Para se adaptar às demandas atuais, o governo está propondo novas mudanças na legislação, com o objetivo de oferecer maior segurança jurídica para credores e devedores. As alterações tramitam no Congresso Nacional e ainda estão sendo discutidas e analisadas.

Dentre principais mudanças, destacam-se a alienação fiduciária (uso de bens do devedor como garantia); a introdução de um programa especial de parcelamento de débitos tributários para companhias em recuperação judicial; e a criação de Varas Especiais Regionais.

“A principal ideia que vem sendo divulgada por representantes do Executivo é a de garantir mais segurança jurídica para a venda de ativos da empresa em recuperação, evitando que os interessados na compra dos bens possam ser responsabilizados também por dívidas daquela empresa”, explica o advogado Vicente Normande, sócio do escritório Jairo e George Melo Advogados Associados, especialista em Recuperação Judicial.

De acordo com o advogado, a alteração é interessante tanto para credores como para os devedores. “ Ao oferecer maior segurança aos interessados em tais aquisições, facilita-se a participação destes nos processos e, consequentemente, a obtenção de recursos para o pagamento dos valores dos credores e a recuperação da empresas em dificuldade”, complementou.

 

Advogado Vicente Normande

Advogado Vicente Normande

Cenário em Alagoas

Regionalmente, em Alagoas, também existem iniciativas no sentido de oferecer melhores condições para que as empresas em recuperação possam superar a crise circunstancial e voltar a produzir e gerar emprego e renda.

Nesse contexto, o Governador do Estado de Alagoas editou o Decreto 52.668/17, publicado no último dia 17, que oferece condições especiais para o pagamento e o parcelamento de débitos tributários estaduais para as empresas em recuperação.
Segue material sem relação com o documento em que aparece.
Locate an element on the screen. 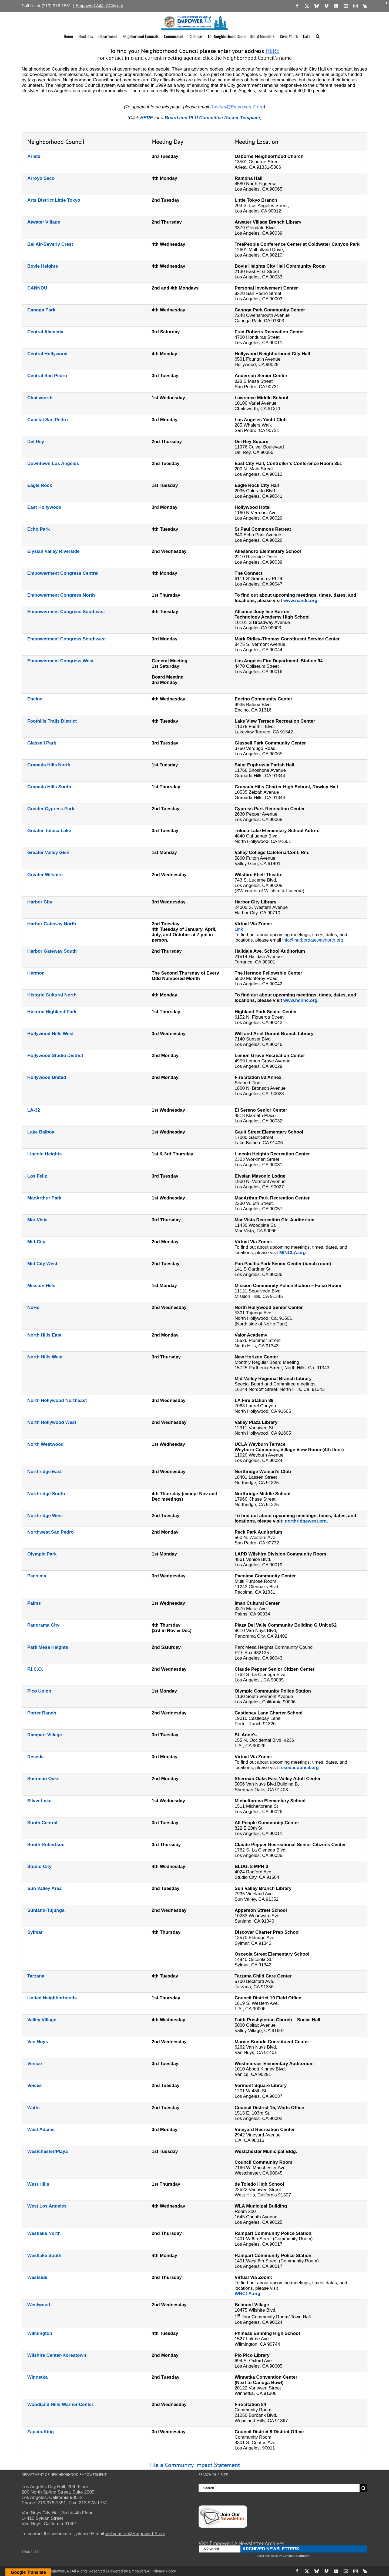 Image resolution: width=389 pixels, height=2576 pixels. EmpowerLA is located at coordinates (139, 2571).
O Decreto permite o parcelamento de dívidas em até 180 meses, com juros diferenciados, mediante solicitação do contribuinte e prova do deferimento do processamento da Recuperação.

“Com a evolução das leis que discorrem sobre o assunto, busca-se a preservação do instituto da Recuperação e o aprimoramento dos seus efeitos, o que traz benefícios para a cadeia  produtiva e para todos que dela se beneficiam”, finaliza o advogado Vicente Normande.